The rest of the group, including Gambler start sniffing.
Super Vader
I know we didn't have any bourbon last night. It's good bourbon, too.
Everyone looks at the interviewer.
Reporter
What? I only had a few drinks, down in the bar, before coming up here.
Gambler
I'm starting to think I need to pick up drinking, again. I don't know how much more of this I can handle.
Reporter
By the way, didn't I see you partying it up at the blackjack table in the casino, most of the night?

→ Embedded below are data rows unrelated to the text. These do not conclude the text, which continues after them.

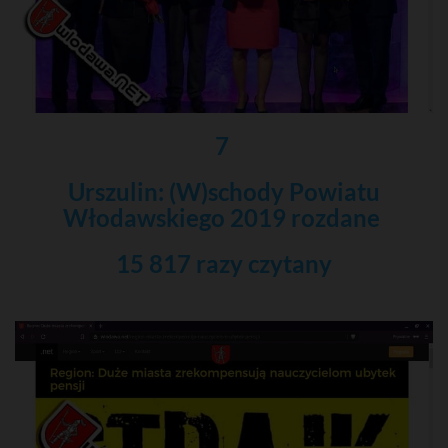
7
Urszulin: (W)schody Powiatu
Włodawskiego 2019 rozdane
15 817 razy czytany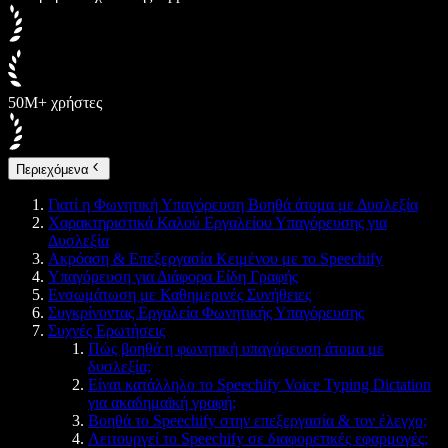
50M+ χρήστες
Περιεχόμενα
Γιατί η Φωνητική Υπαγόρευση Βοηθά άτομα με Δυσλεξία
Χαρακτηριστικά Καλού Εργαλείου Υπαγόρευσης για
Δυσλεξία
Ακρόαση & Επεξεργασία Κειμένου με το Speechify
Υπαγόρευση για Διάφορα Είδη Γραφής
Ενσωμάτωση με Καθημερινές Συνήθειες
Συγκρίνοντας Εργαλεία Φωνητικής Υπαγόρευσης
Συχνές Ερωτήσεις
Πώς βοηθά η φωνητική υπαγόρευση άτομα με
δυσλεξία;
Είναι κατάλληλο το Speechify Voice Typing Dictation
για ακαδημαϊκή γραφή;
Βοηθά το Speechify στην επεξεργασία & τον έλεγχο;
Λειτουργεί το Speechify σε διαφορετικές εφαρμογές;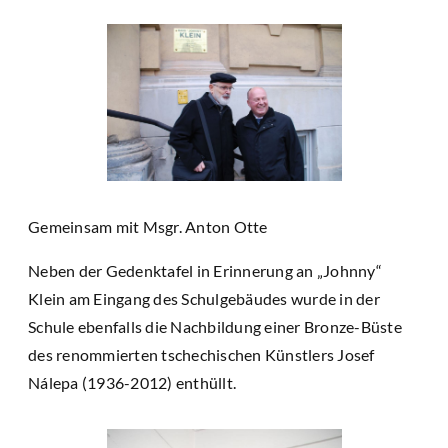
Gemeinsam mit Msgr. Anton Otte
Neben der Gedenktafel in Erinnerung an „Johnny“
Klein am Eingang des Schulgebäudes wurde in der
Schule ebenfalls die Nachbildung einer Bronze-Büste
des renommierten tschechischen Künstlers Josef
Nálepa (1936-2012) enthüllt.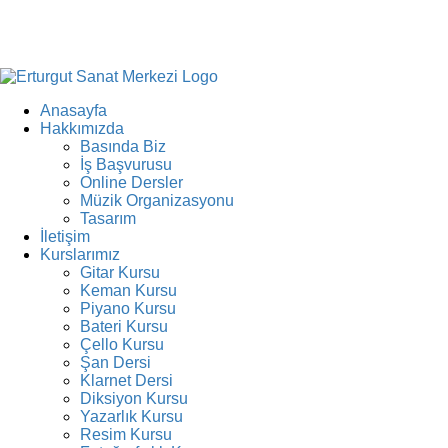
Anasayfa
Hakkımızda
Basında Biz
İş Başvurusu
Online Dersler
Müzik Organizasyonu
Tasarım
İletişim
Kurslarımız
Gitar Kursu
Keman Kursu
Piyano Kursu
Bateri Kursu
Çello Kursu
Şan Dersi
Klarnet Dersi
Diksiyon Kursu
Yazarlık Kursu
Resim Kursu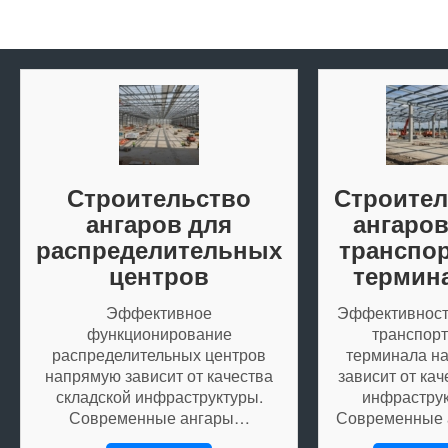
Строительство
Строител
ангаров для
ангаров
распределительных
транспо
центров
термин
Эффективное
Эффективност
функционирование
транспорт
распределительных центров
терминала н
напрямую зависит от качества
зависит от кач
складской инфраструктуры.
инфраструк
Современные ангары…
Современные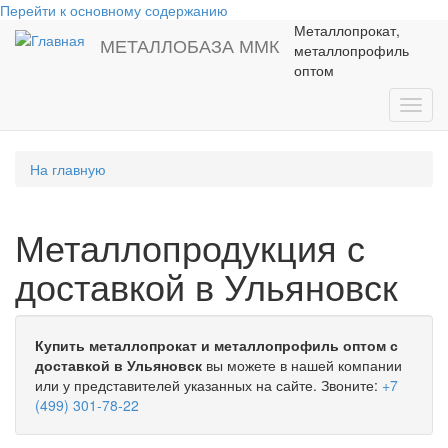
Перейти к основному содержанию
Металлопрокат,
МЕТАЛЛОБАЗА ММК
металлопрофиль
оптом
Toggl
navig
На главную
Металлопродукция с
доставкой в Ульяновск
Купить металлопрокат и металлопрофиль оптом с
доставкой в Ульяновск
вы можете в нашей компании
или у представителей указанных на сайте. Звоните:
+7
(499) 301-78-22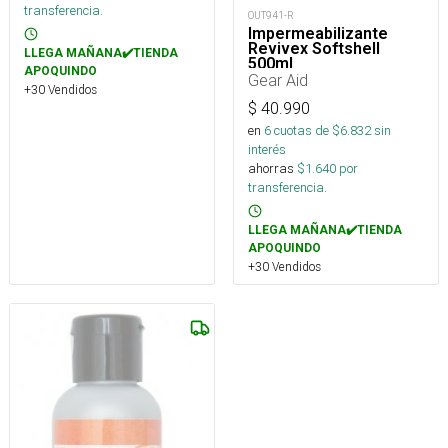
transferencia.
OUT941-R
Impermeabilizante
Revivex Softshell
LLEGA MAÑANA✔️TIENDA
500ml
APOQUINDO
Gear Aid
+30 Vendidos
$
40.990
en
6
cuotas de $
6.832
sin
interés
ahorras
$
1.640
por
transferencia.
LLEGA MAÑANA✔️TIENDA
APOQUINDO
+30 Vendidos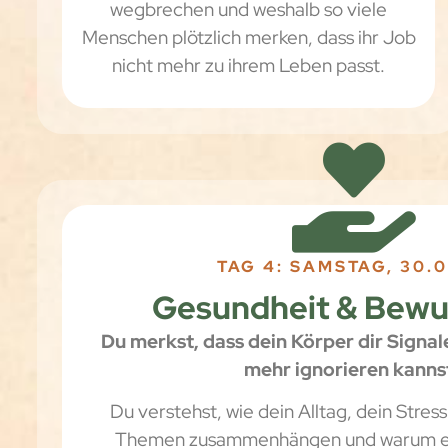
wegbrechen und weshalb so viele
Menschen plötzlich merken, dass ihr Job
nicht mehr zu ihrem Leben passt.
TAG 4: SAMSTAG, 30.0
Gesundheit & Bewu
Du merkst, dass dein Körper dir Signale
mehr ignorieren kanns
Du verstehst, wie dein Alltag, dein Stres
Themen zusammenhängen und warum ec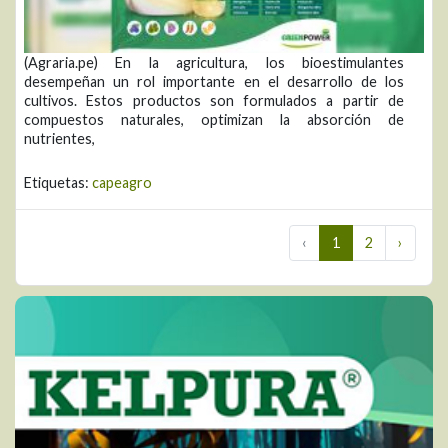
(Agraria.pe) En la agricultura, los bioestimulantes
desempeñan un rol importante en el desarrollo de los
cultivos. Estos productos son formulados a partir de
compuestos naturales, optimizan la absorción de
nutrientes,
Etiquetas:
capeagro
‹
1
2
›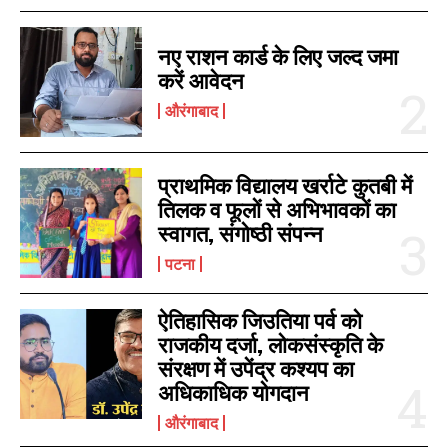
नए राशन कार्ड के लिए जल्द जमा
करें आवेदन
औरंगाबाद
प्राथमिक विद्यालय खर्राटे कुतबी में
तिलक व फूलों से अभिभावकों का
स्वागत, संगोष्ठी संपन्न
पटना
ऐतिहासिक जिउतिया पर्व को
राजकीय दर्जा, लोकसंस्कृति के
संरक्षण में उपेंद्र कश्यप का
अधिकाधिक योगदान
औरंगाबाद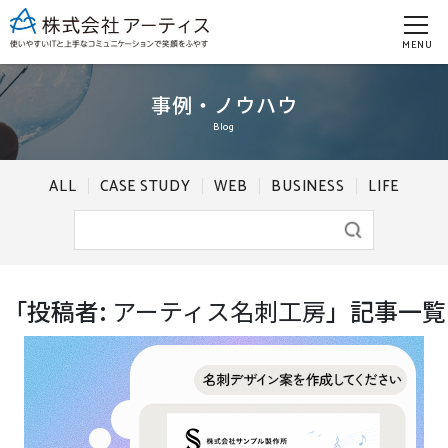
MENU
事例・ノウハウ
Blog
ALL
CASE STUDY
WEB
BUSINESS
LIFE
「投稿者:
アーティス名刺工房
」記事一覧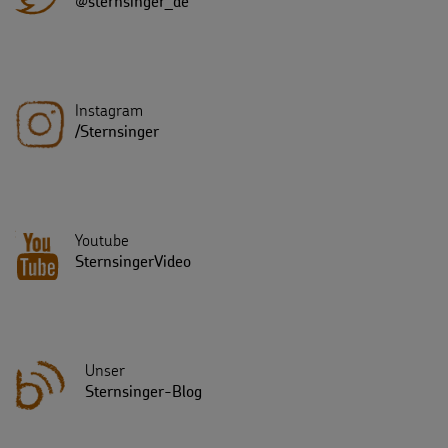
@sternsinger_de
Instagram
/Sternsinger
Youtube
SternsingerVideo
Unser
Sternsinger-Blog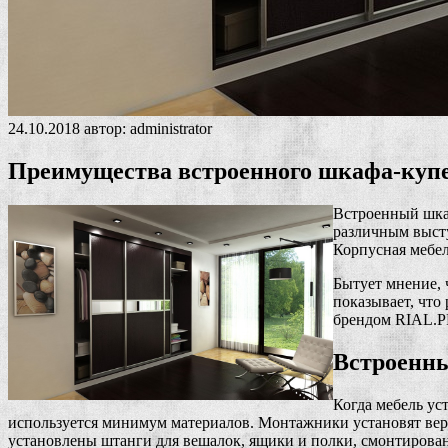
24.10.2018
автор:
administrator
Преимущества встроенного шкафа-купе
Встроенный шкаф
различным высту
Корпусная мебел
Бытует мнение, 
показывает, что
брендом RIAL.P
Встроенны
Когда мебель ус
используется минимум материалов. Монтажники установят вер
установлены штанги для вешалок, ящики и полки, смонтирован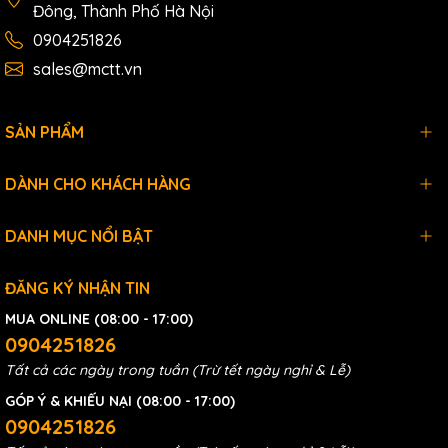
Đông, Thành Phố Hà Nội
0904251826
sales@mctt.vn
SẢN PHẨM
DÀNH CHO KHÁCH HÀNG
DANH MỤC NỔI BẬT
ĐĂNG KÝ NHẬN TIN
MUA ONLINE (08:00 - 17:00)
0904251826
Tất cả các ngày trong tuần (Trừ tết ngày nghỉ & Lễ)
GÓP Ý & KHIẾU NẠI (08:00 - 17:00)
0904251826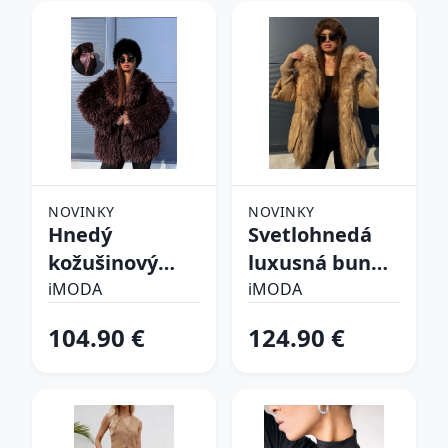
NOVINKY
NOVINKY
Hnedý
Svetlohnedá
kožušinový
luxusná bunda
kabát CHOCO
s kožušinou
iMODA
iMODA
104.90 €
124.90 €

Gambler stammers & stutters.
Reporter
I thought so.
Gambler
Can we just get on with the interview?
Reporter
(chuckling)
Sure thing.
Killer Kong stumbles out of the bathroom, looking as though he's been shit at & hit.
Killer Kong
The hell? Time for the interview, already?
Reporter
Yeah.....what the heck happened to you?
Killer Kong
Beats me. All I know is that I found myself in the bathtub.
Reporter
Is this how you guys behave before some big matches?
Killer Kong
This is pretty tame, actually. Trust me, you're better off without the details.
Reporter
I'll take your word on that. You guys don't seem too concerned about your matches at Saturday Night Onslaught. I hear that one match is going to be a 10 Man Tag Match involving you, Kong, as well as Mauler & Mike Hanson. Apparently, you'll be teaming with the Alley Ratz as.....
Mike Hanson
Those little turds? Why the heck would we want to team with those little f**kers for?
Gambler
SNW management thought it was a good idea or something. Probably too busy picking the food crumbs off their damned zoobas again.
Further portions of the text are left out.